Assignment: Once you find the line with "Chaol Westfall i Nesryn Faliq udają" in the entries below, return exactly every line from it through the line with "preferencias se aplicarán".

Dataset entries:
⟨

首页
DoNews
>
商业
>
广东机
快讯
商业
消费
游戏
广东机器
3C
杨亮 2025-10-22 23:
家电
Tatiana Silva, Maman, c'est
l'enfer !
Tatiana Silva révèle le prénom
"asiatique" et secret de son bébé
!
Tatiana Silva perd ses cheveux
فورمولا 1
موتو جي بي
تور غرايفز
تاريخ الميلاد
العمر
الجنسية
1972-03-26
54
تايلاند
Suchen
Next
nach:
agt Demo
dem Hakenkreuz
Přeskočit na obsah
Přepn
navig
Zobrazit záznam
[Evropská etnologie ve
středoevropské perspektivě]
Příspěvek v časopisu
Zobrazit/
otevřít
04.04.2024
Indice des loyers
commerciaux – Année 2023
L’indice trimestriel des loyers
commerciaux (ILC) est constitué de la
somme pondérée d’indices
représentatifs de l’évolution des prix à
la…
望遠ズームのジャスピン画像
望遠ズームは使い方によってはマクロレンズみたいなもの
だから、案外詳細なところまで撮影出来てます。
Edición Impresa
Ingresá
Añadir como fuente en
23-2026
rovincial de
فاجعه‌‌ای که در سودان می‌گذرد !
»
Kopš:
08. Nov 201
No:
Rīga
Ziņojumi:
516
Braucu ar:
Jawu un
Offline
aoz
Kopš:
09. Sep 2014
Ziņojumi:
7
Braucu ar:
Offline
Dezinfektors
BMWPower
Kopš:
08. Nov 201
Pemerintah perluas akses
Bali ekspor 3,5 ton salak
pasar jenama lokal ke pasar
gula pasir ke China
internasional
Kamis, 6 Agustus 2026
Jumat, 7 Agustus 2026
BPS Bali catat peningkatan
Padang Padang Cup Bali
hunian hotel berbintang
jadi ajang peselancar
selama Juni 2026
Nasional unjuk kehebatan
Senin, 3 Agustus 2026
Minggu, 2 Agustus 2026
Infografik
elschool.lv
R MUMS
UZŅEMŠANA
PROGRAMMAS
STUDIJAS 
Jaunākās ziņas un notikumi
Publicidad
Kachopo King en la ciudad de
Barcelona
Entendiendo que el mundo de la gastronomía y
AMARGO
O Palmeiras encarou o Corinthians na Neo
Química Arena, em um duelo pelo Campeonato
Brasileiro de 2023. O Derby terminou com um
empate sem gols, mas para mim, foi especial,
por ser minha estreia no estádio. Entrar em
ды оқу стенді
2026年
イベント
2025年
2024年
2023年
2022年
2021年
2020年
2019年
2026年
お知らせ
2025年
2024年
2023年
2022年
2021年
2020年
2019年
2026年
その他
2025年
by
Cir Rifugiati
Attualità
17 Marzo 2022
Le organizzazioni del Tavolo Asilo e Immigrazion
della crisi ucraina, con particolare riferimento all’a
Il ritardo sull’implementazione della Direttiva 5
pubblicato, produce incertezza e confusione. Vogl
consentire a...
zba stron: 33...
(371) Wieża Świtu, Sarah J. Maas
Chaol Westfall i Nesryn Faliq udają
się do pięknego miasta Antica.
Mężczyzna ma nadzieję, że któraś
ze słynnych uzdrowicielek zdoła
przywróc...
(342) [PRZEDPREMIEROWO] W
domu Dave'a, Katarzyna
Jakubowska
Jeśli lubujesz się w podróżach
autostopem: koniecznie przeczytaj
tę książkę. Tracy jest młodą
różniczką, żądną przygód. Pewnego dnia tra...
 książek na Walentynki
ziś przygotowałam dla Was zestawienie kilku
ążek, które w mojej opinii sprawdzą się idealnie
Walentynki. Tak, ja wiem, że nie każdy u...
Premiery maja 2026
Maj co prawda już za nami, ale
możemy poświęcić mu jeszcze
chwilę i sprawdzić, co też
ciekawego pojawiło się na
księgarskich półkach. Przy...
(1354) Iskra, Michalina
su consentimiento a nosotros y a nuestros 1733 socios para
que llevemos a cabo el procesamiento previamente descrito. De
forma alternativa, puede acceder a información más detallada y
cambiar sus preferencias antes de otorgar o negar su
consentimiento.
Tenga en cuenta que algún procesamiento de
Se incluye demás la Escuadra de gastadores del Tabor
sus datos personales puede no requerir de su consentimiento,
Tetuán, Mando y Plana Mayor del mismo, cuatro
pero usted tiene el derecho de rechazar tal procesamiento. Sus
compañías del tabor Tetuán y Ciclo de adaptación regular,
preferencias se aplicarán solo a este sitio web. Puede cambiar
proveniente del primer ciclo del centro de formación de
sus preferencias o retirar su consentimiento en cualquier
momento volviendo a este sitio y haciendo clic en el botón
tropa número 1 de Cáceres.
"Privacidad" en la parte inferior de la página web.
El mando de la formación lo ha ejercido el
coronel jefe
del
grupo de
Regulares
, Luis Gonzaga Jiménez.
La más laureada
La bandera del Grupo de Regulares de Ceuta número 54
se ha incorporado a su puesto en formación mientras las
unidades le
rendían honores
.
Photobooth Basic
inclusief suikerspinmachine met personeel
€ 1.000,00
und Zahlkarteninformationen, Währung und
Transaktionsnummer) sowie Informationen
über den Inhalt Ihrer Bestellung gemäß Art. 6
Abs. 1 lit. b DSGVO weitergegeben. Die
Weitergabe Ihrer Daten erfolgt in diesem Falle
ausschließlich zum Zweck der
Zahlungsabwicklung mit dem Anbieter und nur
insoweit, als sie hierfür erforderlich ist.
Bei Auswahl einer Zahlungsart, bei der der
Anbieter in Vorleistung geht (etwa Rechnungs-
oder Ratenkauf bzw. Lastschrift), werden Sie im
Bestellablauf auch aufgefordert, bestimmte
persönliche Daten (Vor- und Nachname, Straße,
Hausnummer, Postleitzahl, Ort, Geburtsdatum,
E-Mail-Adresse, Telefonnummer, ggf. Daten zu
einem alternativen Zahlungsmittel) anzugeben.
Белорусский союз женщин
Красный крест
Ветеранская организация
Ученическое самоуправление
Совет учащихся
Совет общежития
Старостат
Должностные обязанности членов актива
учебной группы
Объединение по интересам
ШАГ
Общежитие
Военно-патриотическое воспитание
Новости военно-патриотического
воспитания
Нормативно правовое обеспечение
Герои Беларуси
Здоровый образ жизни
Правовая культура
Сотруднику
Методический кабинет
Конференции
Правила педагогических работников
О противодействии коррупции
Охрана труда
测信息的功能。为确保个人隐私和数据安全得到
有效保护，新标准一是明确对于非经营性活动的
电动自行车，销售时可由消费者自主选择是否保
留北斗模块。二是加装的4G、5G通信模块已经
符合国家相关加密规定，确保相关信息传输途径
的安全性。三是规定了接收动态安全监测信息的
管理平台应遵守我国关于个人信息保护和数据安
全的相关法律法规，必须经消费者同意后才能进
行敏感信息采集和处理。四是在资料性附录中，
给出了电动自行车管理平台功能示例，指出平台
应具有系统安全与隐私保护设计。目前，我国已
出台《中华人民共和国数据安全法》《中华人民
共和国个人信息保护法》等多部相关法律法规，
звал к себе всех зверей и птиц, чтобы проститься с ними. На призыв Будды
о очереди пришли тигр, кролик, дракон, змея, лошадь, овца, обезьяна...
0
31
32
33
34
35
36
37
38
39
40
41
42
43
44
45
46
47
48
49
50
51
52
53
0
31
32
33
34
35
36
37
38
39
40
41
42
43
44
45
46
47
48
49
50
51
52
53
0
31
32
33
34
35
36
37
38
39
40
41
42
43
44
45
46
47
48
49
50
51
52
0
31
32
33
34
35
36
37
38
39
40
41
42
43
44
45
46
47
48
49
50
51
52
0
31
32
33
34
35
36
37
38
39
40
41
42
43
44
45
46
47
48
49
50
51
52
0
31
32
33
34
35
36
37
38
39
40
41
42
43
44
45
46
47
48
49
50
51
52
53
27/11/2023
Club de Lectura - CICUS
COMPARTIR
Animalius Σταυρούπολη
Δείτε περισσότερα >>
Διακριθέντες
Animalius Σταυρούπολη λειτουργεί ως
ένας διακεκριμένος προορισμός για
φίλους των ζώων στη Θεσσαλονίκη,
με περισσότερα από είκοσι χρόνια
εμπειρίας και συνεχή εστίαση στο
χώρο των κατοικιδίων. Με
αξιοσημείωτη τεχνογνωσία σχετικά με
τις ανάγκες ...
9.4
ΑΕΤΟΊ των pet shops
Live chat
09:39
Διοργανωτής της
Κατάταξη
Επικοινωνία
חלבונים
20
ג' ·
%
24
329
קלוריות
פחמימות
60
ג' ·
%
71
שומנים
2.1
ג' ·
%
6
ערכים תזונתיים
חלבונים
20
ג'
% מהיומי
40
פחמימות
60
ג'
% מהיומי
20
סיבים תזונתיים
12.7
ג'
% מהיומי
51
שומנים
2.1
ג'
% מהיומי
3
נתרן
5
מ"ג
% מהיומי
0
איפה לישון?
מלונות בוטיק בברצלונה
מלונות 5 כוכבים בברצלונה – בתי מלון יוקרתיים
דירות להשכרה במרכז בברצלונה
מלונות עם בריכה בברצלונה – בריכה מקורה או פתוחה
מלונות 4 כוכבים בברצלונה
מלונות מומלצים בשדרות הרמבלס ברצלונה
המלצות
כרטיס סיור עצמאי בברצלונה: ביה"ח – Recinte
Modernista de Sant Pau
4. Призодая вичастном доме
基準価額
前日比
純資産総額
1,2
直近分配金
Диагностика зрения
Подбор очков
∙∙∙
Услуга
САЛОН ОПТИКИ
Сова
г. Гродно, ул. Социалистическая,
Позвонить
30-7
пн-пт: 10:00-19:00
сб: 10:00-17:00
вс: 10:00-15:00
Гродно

⟩

Answer below:
Chaol Westfall i Nesryn Faliq udają
się do pięknego miasta Antica.
Mężczyzna ma nadzieję, że któraś
ze słynnych uzdrowicielek zdoła
przywróc...
(342) [PRZEDPREMIEROWO] W
domu Dave'a, Katarzyna
Jakubowska
Jeśli lubujesz się w podróżach
autostopem: koniecznie przeczytaj
tę książkę. Tracy jest młodą
różniczką, żądną przygód. Pewnego dnia tra...
 książek na Walentynki
ziś przygotowałam dla Was zestawienie kilku
ążek, które w mojej opinii sprawdzą się idealnie
Walentynki. Tak, ja wiem, że nie każdy u...
Premiery maja 2026
Maj co prawda już za nami, ale
możemy poświęcić mu jeszcze
chwilę i sprawdzić, co też
ciekawego pojawiło się na
księgarskich półkach. Przy...
(1354) Iskra, Michalina
su consentimiento a nosotros y a nuestros 1733 socios para
que llevemos a cabo el procesamiento previamente descrito. De
forma alternativa, puede acceder a información más detallada y
cambiar sus preferencias antes de otorgar o negar su
consentimiento.
Tenga en cuenta que algún procesamiento de
Se incluye demás la Escuadra de gastadores del Tabor
sus datos personales puede no requerir de su consentimiento,
Tetuán, Mando y Plana Mayor del mismo, cuatro
pero usted tiene el derecho de rechazar tal procesamiento. Sus
compañías del tabor Tetuán y Ciclo de adaptación regular,
preferencias se aplicarán solo a este sitio web. Puede cambiar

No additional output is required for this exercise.